Twenty-nine studies (4,805 patients) were included. Fourteen studies had Jadad scores of at least 3.
Mortality: Use of pre-emptive haemodynamic intervention was associated with a 52% reduction in mortality (OR 0.48, 95% CI 0.33 to 0.78; Ι²=34%, 29 RCTs, 4,805 patients).
Use of pre-emptive haemodynamic intervention was associated with significant reductions in mortality in studies using a pulmonary artery catheter (OR 0.35, 95% CI 0.19 to 0.65; 15 RCTs, 3,511 patients), fluids and inotropes as opposed to intravenous fluids alone (OR 0.47, 95% CI 0.29 to 0.76; 19 RCTs, 4,105 patients), cardiac index or oxygen delivery as the end-point (OR 0.38, 95% CI 0.21 to 0.68; 17 RCTs, 3,350 patients) and supranormal resuscitation targets (OR 0.29, 95% CI 0.18 to 0.47; eight RCTs, number of patients not reported).

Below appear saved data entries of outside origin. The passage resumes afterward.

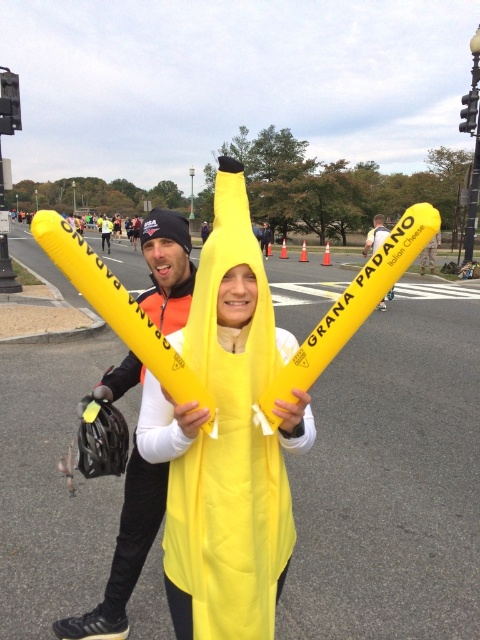 You are at an outdoor event and see two yellow items at the center of the scene. Which one is taller between the yellow fabric banana at center and the yellow matte balloon at center?

The yellow matte balloon at center is taller than the yellow fabric banana at center.

You are a photographer positioned at the origin point of the image. You need to capture a photo that includes both the person on the left in the black and orange cycling outfit and the individual in the bright yellow banana costume. Based on their positions relative to the central matte yellow baton, which is located at point (124, 552), where should you position your camera to ensure both subjects are in frame?

To include both the person on the left in the black and orange cycling outfit and the individual in the bright yellow banana costume, position the camera so that the central matte yellow baton at point (124, 552) is centered in the frame. This will ensure both subjects are visible on either side of the baton. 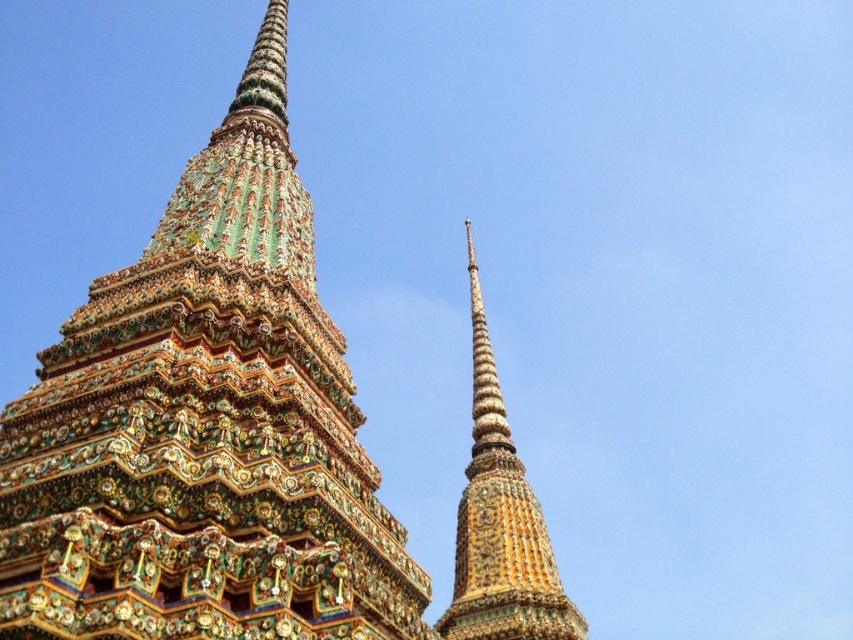 Question: Is multicolored mosaic temple spire at center above gold/gilded stupa at center?

Choices:
 (A) no
 (B) yes

Answer: (B)

Question: Which point is farther to the camera?

Choices:
 (A) gold/gilded stupa at center
 (B) multicolored mosaic temple spire at center

Answer: (A)

Question: Is multicolored mosaic temple spire at center positioned at the back of gold/gilded stupa at center?

Choices:
 (A) yes
 (B) no

Answer: (B)

Question: Which of the following is the closest to the observer?

Choices:
 (A) (289, 337)
 (B) (473, 422)

Answer: (A)

Question: Can you confirm if multicolored mosaic temple spire at center is wider than gold/gilded stupa at center?

Choices:
 (A) no
 (B) yes

Answer: (B) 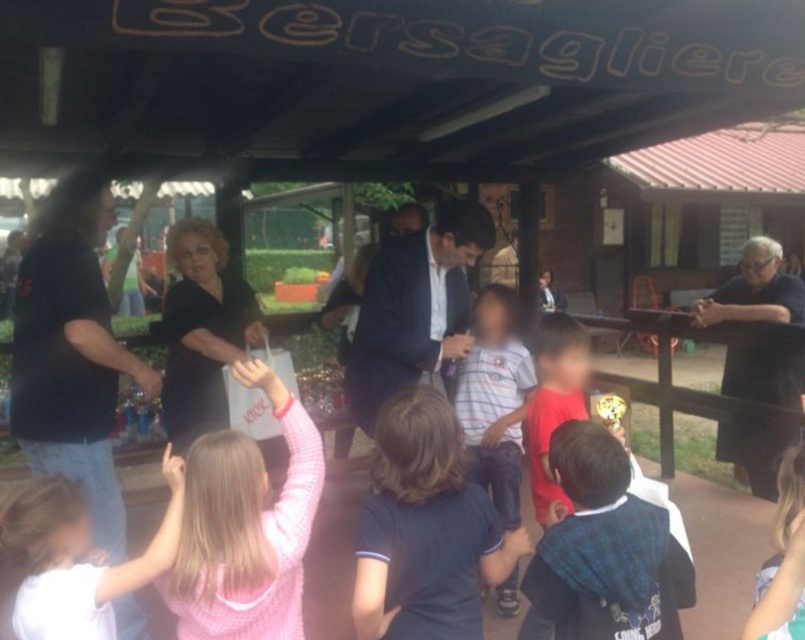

Morbidity: Use of pre-emptive haemodynamic intervention was associated with a 57% reduction in overall rates of surgical complications (OR 0.43, 95% CI 0.34 to 0.53; Ι²=2%, 23 RCTs, 2,392 patients).
Subgroup analysis did not significantly affect the overall result.
Sensitivity analysis revealed no effect of pre-emptive haemodynamic intervention on mortality in trials with a Jadad score of 3 or more; trials with a Jadad score below 3 were associated with significant reductions in mortality. Study quality had no influence on morbidity outcomes. Results for a time-dependent analysis were reported.